The service explosion in recent year has imposed new requirements on the networks. In order to facilitate the planning of a simple, flexible and cost effective network that can offer high quality services, it is important to specify these services as well as possible . It will be necessary to have a much more service centered view of the telecommunications network and planning of thc network actually ought to start with a definition of service scenarios. When possible and needed services are determined for the strategic future point of time, the corresponding technical requirements such as use of CCS7, IN, B-ISDN should be defined. Some of the services that are available currently are Call forwarding, Call distribution, Queuing, Call back, Hot line, Free phone, Terminal mobility, Information service, Telefax, Data communication, Videoconferencing. It is important to determine whether the existing infrastructure would be suitable for mobility--terminal and personal, Bandwidth on demand, Multimedia services, distributive services, interactive services etc..

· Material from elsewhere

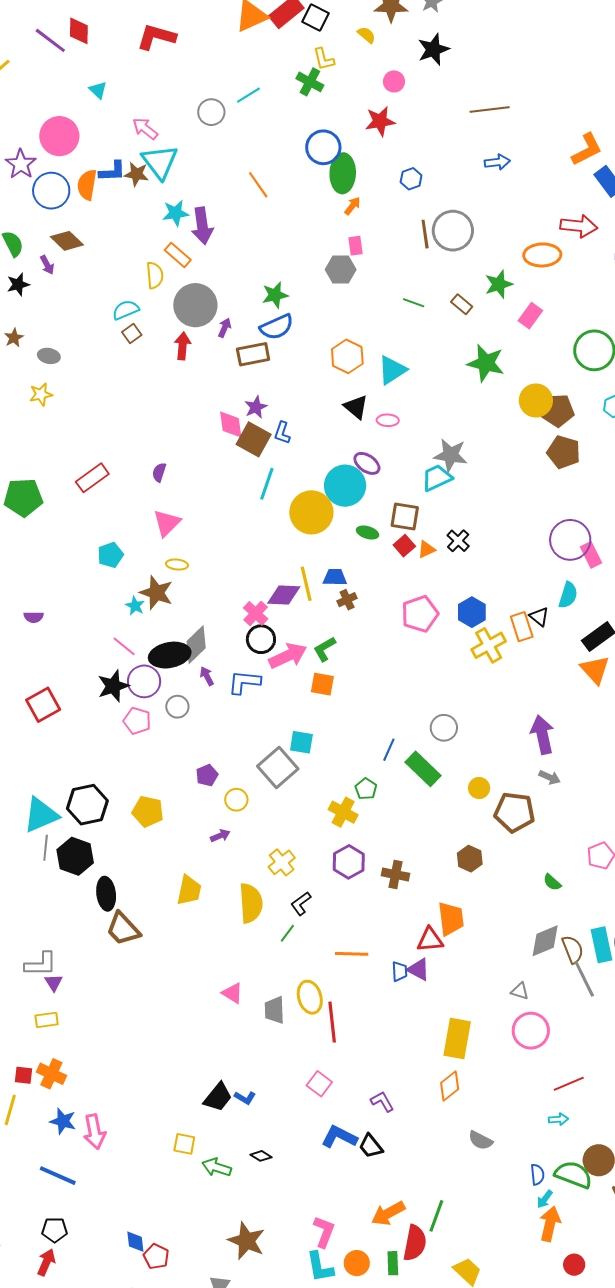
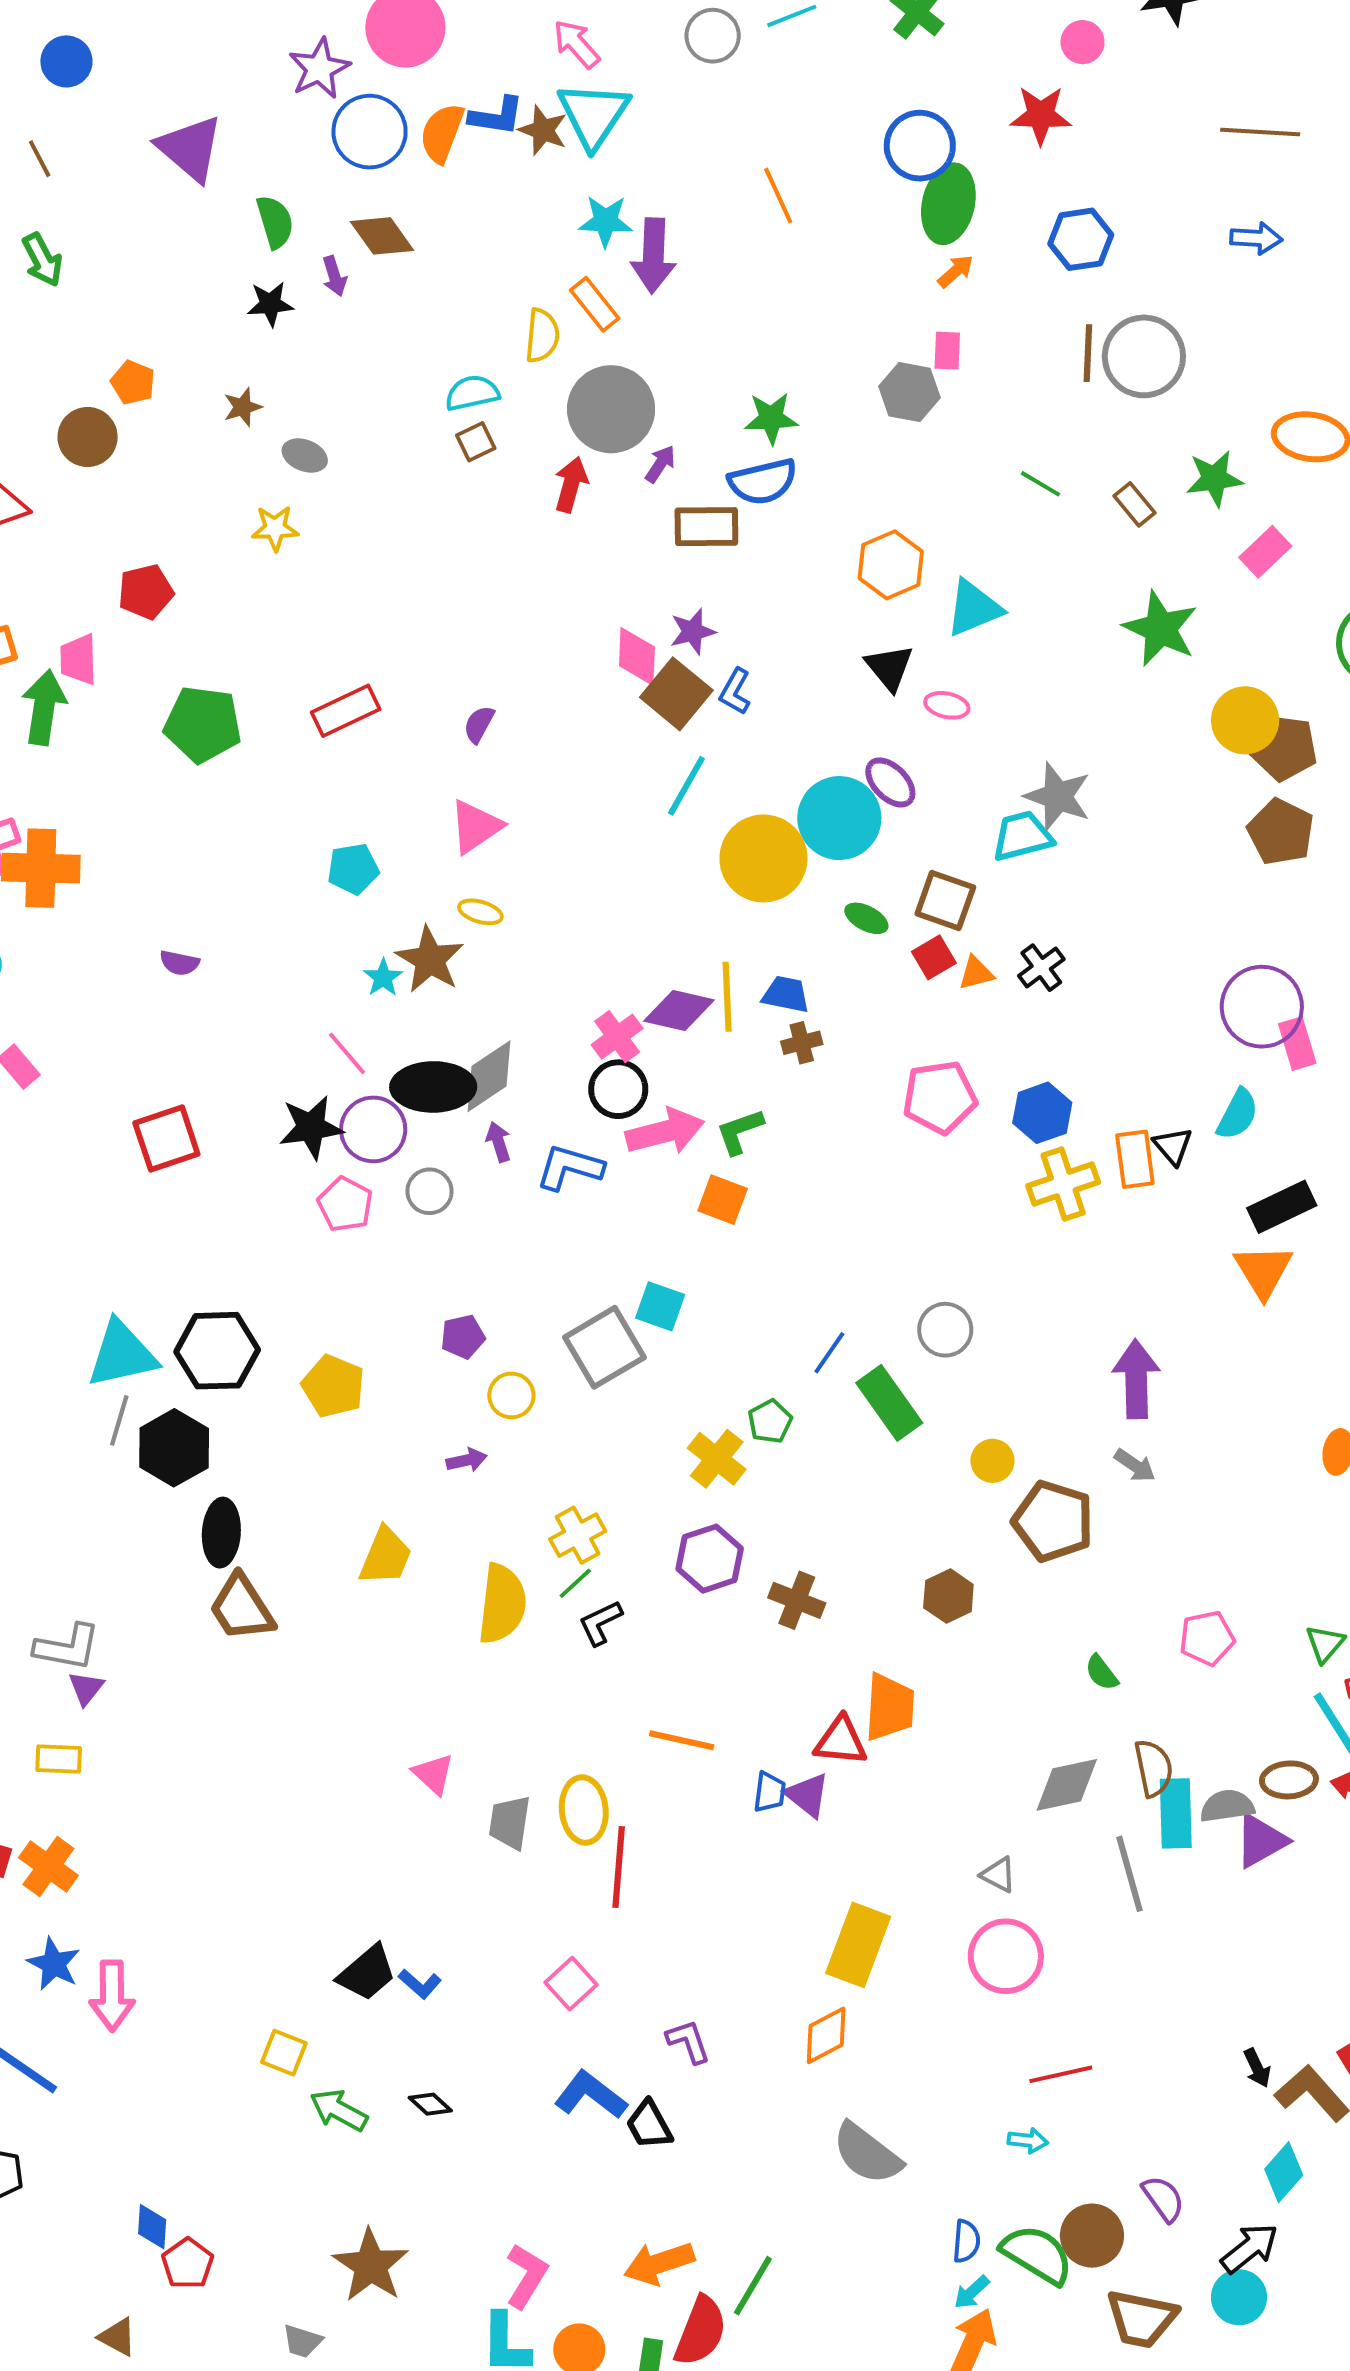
blue hexagon: (411, 179) -> (1081, 239), size x1.4
green line: (287, 933) -> (575, 1583), moved
brown semicircle: (573, 949) -> (1153, 1768), moved
gray semicircle: (481, 1140) -> (867, 2154), size x1.5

1.5 Bandwidth requirements

Bandwidth emerges as an important requirement. References are made to "Narrowband", "Wideband" and "Broadband". Estimated bandwidth requirements for various services are given below-

Voice POTS 64kbps GSM mobile 13kbps

Text Telex 50bps Teletex 2.4kbps Electronic mail <64kbps

Data Normal 2.4 - 9.6kbps File transfer 64kbps - 8Mbps LAN <=100Mbps

Image Facsimile Gr 1-3 2.4kbps Facsimile Gr 4 2.4 - 64kbps CAD/CAM 64KBPS - 34Mbps

Image/Video Simple Videophone 64kbps Normal Videophone 2Mbps Videoconference (C) 64kbps - 2 Mbps TV(C) 34Mbps HDTC(C) 140Mbps HDTV >140Mbps Note: (C) Indicates Compressed.

1.6 Network requirements

The trend today is toward increased use of optical fibre communication systems based integrated services digital network. The infrastructure of the access network comprises ducts, cables and associated equipment and represents considerable capital investment for the network operator. Changing this infrastructure requires long term decisions. One solution to avoid development of new, initially costly, infrastructure is to use radio access. However, to serve a more demanding market, cable oriented solutions are required as their long run costs are lower and capacity higher. This means in practice optical fibre. By using sophisticated coding techniques, bit rates in access of 2 Mbps can be carried on copper, offering possibility that a number of future services will be delivered over the copper network. In the longer term only the optical fibre and to some extend radio will have the bandwidth capability that can deliver an access network which will meet all future service requirements. Unfortunately the cost of fibre systems is high but Passive Optical Networks(PONs) offer imminent possibility that fibre systems can be deployed economically not only to small and medium businesses but also to residential customers requiring broadband services.